++++ LISTED RECORDS ++++

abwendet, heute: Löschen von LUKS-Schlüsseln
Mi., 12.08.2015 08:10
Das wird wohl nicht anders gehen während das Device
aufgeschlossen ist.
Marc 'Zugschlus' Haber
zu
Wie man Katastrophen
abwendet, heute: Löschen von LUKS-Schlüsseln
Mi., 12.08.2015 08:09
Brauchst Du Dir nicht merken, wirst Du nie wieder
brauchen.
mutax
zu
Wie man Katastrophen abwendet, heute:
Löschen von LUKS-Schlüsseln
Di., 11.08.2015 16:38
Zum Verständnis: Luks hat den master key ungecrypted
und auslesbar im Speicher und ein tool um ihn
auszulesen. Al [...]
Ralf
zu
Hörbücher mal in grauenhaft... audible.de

++++

WHAT TO PRODUCE:
Search the entries for the word "nicht" and gather every line where it appears.

RESULT FOR THIS EXERCISE:
Das wird wohl nicht anders gehen während das Device
Brauchst Du Dir nicht merken, wirst Du nie wieder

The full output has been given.